2) Bear case – continued rejection and rollover 📉
- Signal: price fails again at resistance, closes back below $4,970.
- What it means: sellers are still in control; the bounce is being treated as a chance to exit.
- Downside targets: $4,900, then $4,850, then $4,760.
- Failure point: a quick reclaim above $5,000 invalidates the breakdown.
Weekend risk note: Reports suggest the US military could be ready to act against Iran as early as Saturday. Markets cannot trade over the weekend. That gap risk is real – price can open dramatically different on Monday morning.
The Part Most Traders Miss
When geopolitical events happen over weekends, gold often gaps on Monday open. Those gaps are not clean entry points – they are traps for anyone reacting emotionally in the first 30 minutes. The better move is almost always to wait for the initial volatility to settle, then look for a level to test.
There is also a specific dynamic worth understanding: Lombard Odier’s analysts noted this week that if the Strait of Hormuz closes, oil could spike toward $100 per barrel – and that would likely trigger a broad inflation scare that pulls gold significantly higher. It would not be gradual. It would be fast and messy.
That is not a prediction. It is a scenario map. Good traders keep scenario maps. They do not predict; they prepare.
Friday Quote 💬
“The most important quality for an investor is temperament, not intellect.”
– Warren Buffett
Especially true in weeks like this one. The chart does not reward panic – it rewards patience and preparation.
Actionable Step
Open a gold chart inside the Trading Game Simulator and mark the $5,050 resistance and $4,970 support levels before the weekend.
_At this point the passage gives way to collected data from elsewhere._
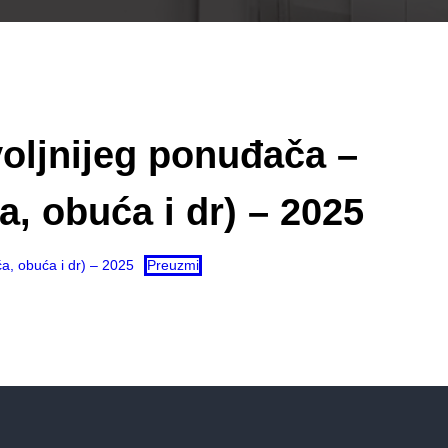
oljnijeg ponuđača –
a, obuća i dr) – 2025
a, obuća i dr) – 2025
Preuzmi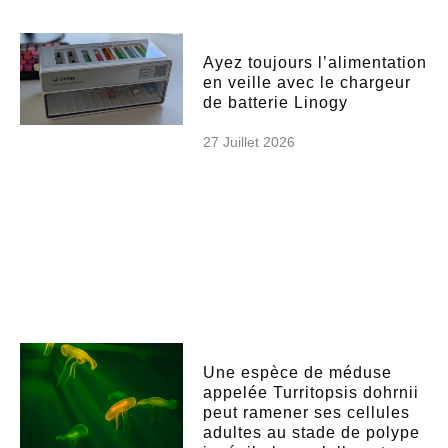
Ayez toujours l’alimentation
en veille avec le chargeur
de batterie Linogy
27 Juillet 2026
Une espèce de méduse
appelée Turritopsis dohrnii
peut ramener ses cellules
adultes au stade de polype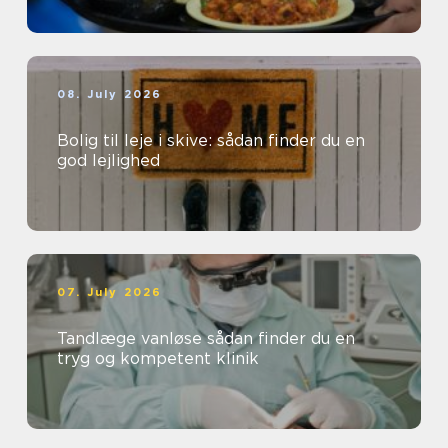
08. July 2026
Bolig til leje i skive: sådan finder du en
god lejlighed
07. July 2026
Tandlæge vanløse sådan finder du en
tryg og kompetent klinik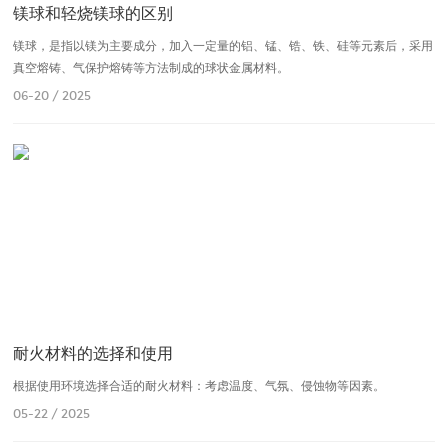
镁球和轻烧镁球的区别
镁球，是指以镁为主要成分，加入一定量的铝、锰、锆、铁、硅等元素后，采用
真空熔铸、气保护熔铸等方法制成的球状金属材料。
06-20 / 2025
耐火材料的选择和使用
根据使用环境选择合适的耐火材料：考虑温度、气氛、侵蚀物等因素。
05-22 / 2025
Watch Monday’s open and practice waiting – not reacting – to the first move.
If you want to understand how resistance zones form and how to read volume on breakouts, the Trading Game Academy walks through exactly that kind of setup step by step.
Key Takeaways ✅
- Gold is testing the $5,030 – $5,050 resistance zone after multiple rejections this week.
- Oil surged 4%+ on US-Iran tensions – the Strait of Hormuz is the flashpoint.
- Gold is now catching up to oil’s risk pricing, but has not confirmed a breakout yet.
- Bull case: daily close above $5,050 with strong volume opens $5,100 – $5,200.
- Bear case: rejection sends price toward $4,970, $4,900, and $4,760.
- Weekend gap risk is elevated – military action could be ordered as early as Saturday.
- Wait for Monday’s dust to settle before making decisions.